What was that supposed to achieve, except paralysis? Another Eskom equivalent.

There was the New Growth Path of Ebrahim Patel, but without the experienced, trained high-skill cadres manning the public service to implement it, while rolling mass action among failing infrastructure and disruptive union strikes ensured the capitalists to take a distant view, spiking any new growth.

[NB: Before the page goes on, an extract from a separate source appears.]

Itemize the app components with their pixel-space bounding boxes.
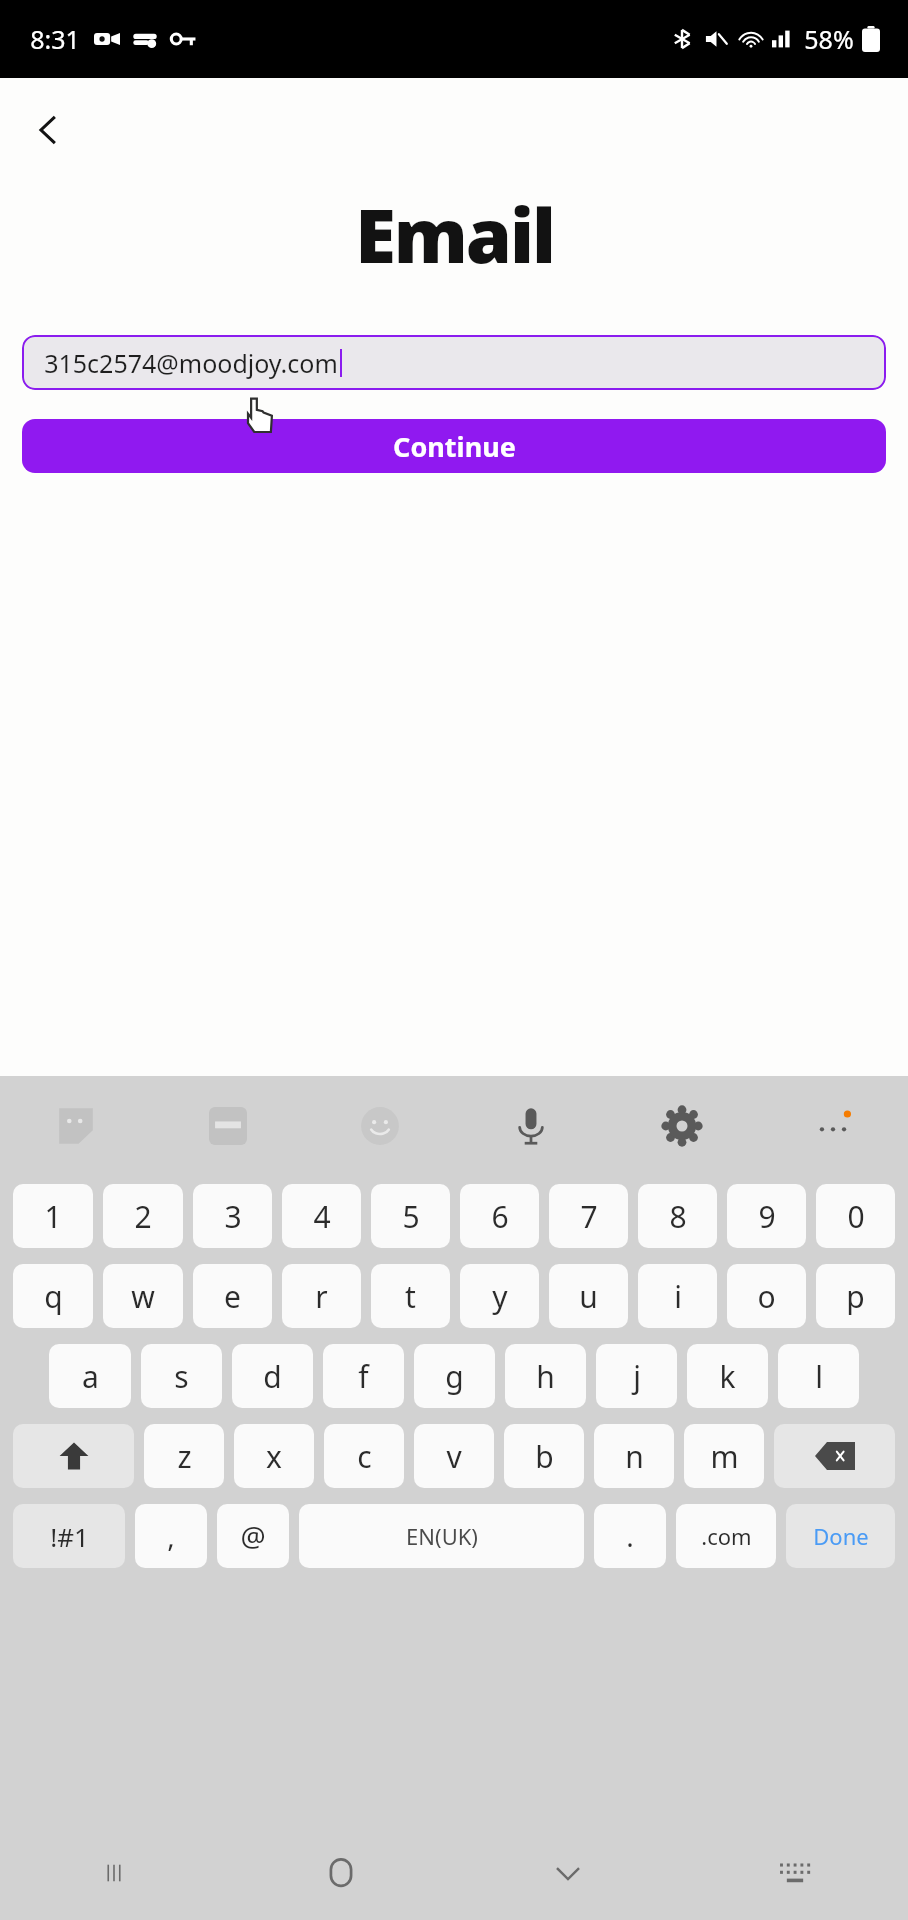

There was the National Development Plan of Trevor Manuel, but without the education reform to give us high quality manpower, without infrastructure juice, and with a rudderless public sector also not inspiring business confidence, preventing both public investment and private investment taking off, and also failing to safeguard our trade competitiveness.

How about doing without any plans? Just getting on with it? Isn’t that what skinny dippers do, especially late at night when sufficiently intoxicated?

Which reminds me. Beer & wine stocks are running low this Xmas. That would never do. As so  much else.